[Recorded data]

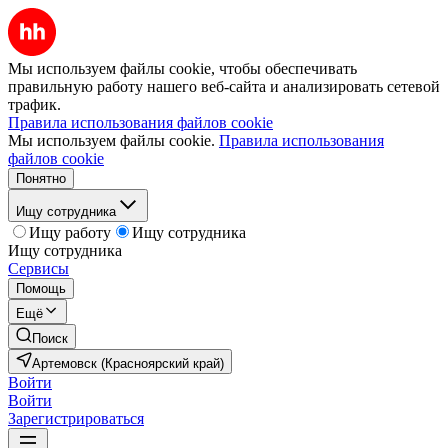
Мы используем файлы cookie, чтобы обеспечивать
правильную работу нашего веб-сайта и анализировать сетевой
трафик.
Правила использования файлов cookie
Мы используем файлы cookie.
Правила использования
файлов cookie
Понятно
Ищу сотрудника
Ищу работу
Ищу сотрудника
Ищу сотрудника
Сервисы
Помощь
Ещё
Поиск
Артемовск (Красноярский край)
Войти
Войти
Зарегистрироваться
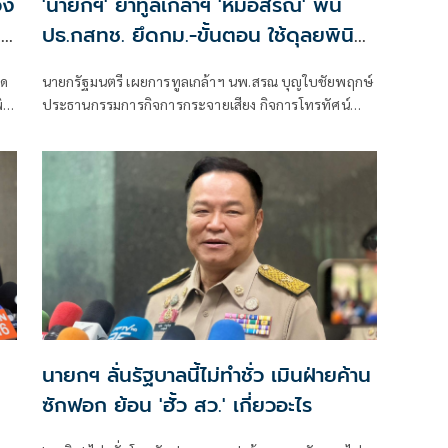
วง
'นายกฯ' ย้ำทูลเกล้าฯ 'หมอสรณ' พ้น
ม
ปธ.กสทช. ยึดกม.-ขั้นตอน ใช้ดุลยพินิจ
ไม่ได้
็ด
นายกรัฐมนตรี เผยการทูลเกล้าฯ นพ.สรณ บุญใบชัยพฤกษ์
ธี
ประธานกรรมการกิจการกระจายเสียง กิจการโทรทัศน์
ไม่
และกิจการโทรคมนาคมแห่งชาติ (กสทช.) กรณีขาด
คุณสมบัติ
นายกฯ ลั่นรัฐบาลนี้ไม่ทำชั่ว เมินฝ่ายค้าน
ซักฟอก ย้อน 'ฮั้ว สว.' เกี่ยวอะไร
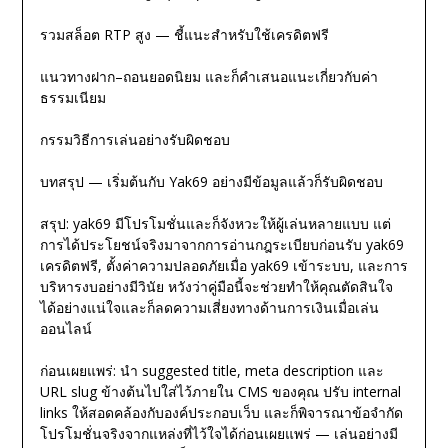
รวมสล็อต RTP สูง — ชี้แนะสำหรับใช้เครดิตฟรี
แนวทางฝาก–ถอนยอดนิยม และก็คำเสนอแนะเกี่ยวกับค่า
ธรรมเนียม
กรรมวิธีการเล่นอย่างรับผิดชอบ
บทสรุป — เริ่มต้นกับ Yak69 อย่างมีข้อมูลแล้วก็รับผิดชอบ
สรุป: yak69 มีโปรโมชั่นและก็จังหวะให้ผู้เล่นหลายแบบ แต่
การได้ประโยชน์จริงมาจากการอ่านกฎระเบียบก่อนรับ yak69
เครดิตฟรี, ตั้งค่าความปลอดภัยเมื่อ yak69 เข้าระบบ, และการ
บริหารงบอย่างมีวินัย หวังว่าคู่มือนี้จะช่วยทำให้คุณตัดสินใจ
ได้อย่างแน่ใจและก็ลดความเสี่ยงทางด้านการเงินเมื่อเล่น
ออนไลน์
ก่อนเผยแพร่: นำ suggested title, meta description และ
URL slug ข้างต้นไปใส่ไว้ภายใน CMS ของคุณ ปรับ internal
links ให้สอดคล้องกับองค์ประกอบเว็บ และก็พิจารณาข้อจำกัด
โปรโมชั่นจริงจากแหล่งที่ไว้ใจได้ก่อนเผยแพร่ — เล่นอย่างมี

WHAT YOU SHOULD DO
When copying from the data above, begin at the line containing "правильную работу нашего" and end at the line containing "ซักฟอก ย้อน 'ฮั้ว สว.' เกี่ยวอะไร"; return those lines exactly and leave all pictures behind.

YOUR SOLUTION
правильную работу нашего веб-сайта и анализировать сетевой
трафик.
Правила использования файлов cookie
Мы используем файлы cookie.
Правила использования
файлов cookie
Понятно
Ищу сотрудника
Ищу работу
Ищу сотрудника
Ищу сотрудника
Сервисы
Помощь
Ещё
Поиск
Артемовск (Красноярский край)
Войти
Войти
Зарегистрироваться
วง
'นายกฯ' ย้ำทูลเกล้าฯ 'หมอสรณ' พ้น
ม
ปธ.กสทช. ยึดกม.-ขั้นตอน ใช้ดุลยพินิจ
ไม่ได้
็ด
นายกรัฐมนตรี เผยการทูลเกล้าฯ นพ.สรณ บุญใบชัยพฤกษ์
ธี
ประธานกรรมการกิจการกระจายเสียง กิจการโทรทัศน์
ไม่
และกิจการโทรคมนาคมแห่งชาติ (กสทช.) กรณีขาด
คุณสมบัติ
นายกฯ ลั่นรัฐบาลนี้ไม่ทำชั่ว เมินฝ่ายค้าน
ซักฟอก ย้อน 'ฮั้ว สว.' เกี่ยวอะไร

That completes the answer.